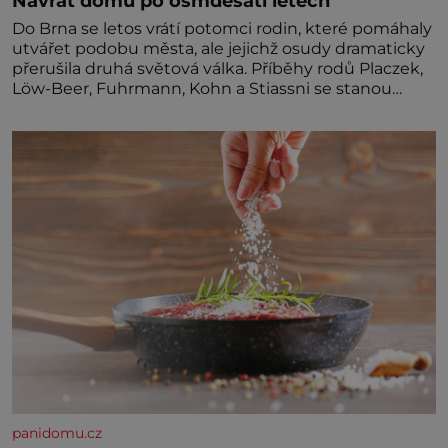
Návrat domů po osmdesáti letech
Do Brna se letos vrátí potomci rodin, které pomáhaly
utvářet podobu města, ale jejichž osudy dramaticky
přerušila druhá světová válka. Příběhy rodů Placzek,
Löw-Beer, Fuhrmann, Kohn a Stiassni se stanou
jednou z hlavních dramaturgických linií festivalu
židovské kultury ŠTETL FEST 2026. Některé návraty
nejsou jednoduché. Místa, která si člověk pamatuje z
rodinných vyprávění, už dávno
panidomu.cz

* * * * *

(What is expected) Should a record include a picture, omit it from your copy and return the rest unchanged.

(Task output)
Návrat domů po osmdesáti letech
Do Brna se letos vrátí potomci rodin, které pomáhaly
utvářet podobu města, ale jejichž osudy dramaticky
přerušila druhá světová válka. Příběhy rodů Placzek,
Löw-Beer, Fuhrmann, Kohn a Stiassni se stanou
jednou z hlavních dramaturgických linií festivalu
židovské kultury ŠTETL FEST 2026. Některé návraty
nejsou jednoduché. Místa, která si člověk pamatuje z
rodinných vyprávění, už dávno
panidomu.cz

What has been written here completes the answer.